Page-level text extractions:
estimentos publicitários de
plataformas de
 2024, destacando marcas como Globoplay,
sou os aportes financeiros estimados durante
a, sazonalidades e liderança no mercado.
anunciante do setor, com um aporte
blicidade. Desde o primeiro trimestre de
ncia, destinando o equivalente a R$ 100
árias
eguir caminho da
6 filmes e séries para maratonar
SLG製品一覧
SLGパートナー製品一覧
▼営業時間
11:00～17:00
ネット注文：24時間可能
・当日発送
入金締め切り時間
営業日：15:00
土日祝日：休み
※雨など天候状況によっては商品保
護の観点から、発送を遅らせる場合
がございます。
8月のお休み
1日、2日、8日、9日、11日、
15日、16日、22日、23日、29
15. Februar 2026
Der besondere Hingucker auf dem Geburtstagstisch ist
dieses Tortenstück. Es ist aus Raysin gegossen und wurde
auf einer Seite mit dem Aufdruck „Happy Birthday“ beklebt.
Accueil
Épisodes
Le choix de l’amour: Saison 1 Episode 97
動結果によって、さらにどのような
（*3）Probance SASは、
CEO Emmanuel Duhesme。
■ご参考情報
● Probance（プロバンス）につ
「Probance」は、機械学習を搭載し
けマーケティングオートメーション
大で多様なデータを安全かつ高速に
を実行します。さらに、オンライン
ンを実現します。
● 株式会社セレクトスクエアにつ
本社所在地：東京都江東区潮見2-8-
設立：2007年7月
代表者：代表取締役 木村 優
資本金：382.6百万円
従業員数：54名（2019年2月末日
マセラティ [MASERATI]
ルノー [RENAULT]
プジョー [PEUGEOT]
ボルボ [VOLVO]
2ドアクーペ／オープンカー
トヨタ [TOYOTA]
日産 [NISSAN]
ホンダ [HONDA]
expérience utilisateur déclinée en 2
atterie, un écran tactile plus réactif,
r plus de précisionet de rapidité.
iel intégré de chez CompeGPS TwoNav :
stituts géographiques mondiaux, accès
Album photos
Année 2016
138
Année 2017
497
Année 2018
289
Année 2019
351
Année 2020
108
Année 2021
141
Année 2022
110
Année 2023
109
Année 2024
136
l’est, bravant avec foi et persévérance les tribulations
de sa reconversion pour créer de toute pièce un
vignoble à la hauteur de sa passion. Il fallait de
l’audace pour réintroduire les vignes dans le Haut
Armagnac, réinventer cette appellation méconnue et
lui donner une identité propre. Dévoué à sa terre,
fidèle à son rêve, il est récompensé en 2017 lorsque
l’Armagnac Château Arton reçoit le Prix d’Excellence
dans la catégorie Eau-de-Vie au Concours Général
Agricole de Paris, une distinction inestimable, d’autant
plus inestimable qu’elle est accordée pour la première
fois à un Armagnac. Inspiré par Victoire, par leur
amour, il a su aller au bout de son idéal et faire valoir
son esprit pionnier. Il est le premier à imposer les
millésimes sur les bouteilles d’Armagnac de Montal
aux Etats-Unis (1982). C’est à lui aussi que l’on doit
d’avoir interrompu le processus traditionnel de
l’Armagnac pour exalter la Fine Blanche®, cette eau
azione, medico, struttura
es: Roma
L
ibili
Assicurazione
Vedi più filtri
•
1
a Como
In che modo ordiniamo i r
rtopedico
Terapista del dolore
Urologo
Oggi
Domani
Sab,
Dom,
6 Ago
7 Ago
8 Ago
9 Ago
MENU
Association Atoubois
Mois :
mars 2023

EXERCISE DESCRIPTION:
Please make an exact copy of the lines from the one holding "Vedi più filtri" through the final line of the records above, nothing more.

ANSWER BELOW:
Vedi più filtri
•
1
a Como
In che modo ordiniamo i r
rtopedico
Terapista del dolore
Urologo
Oggi
Domani
Sab,
Dom,
6 Ago
7 Ago
8 Ago
9 Ago
MENU
Association Atoubois
Mois :
mars 2023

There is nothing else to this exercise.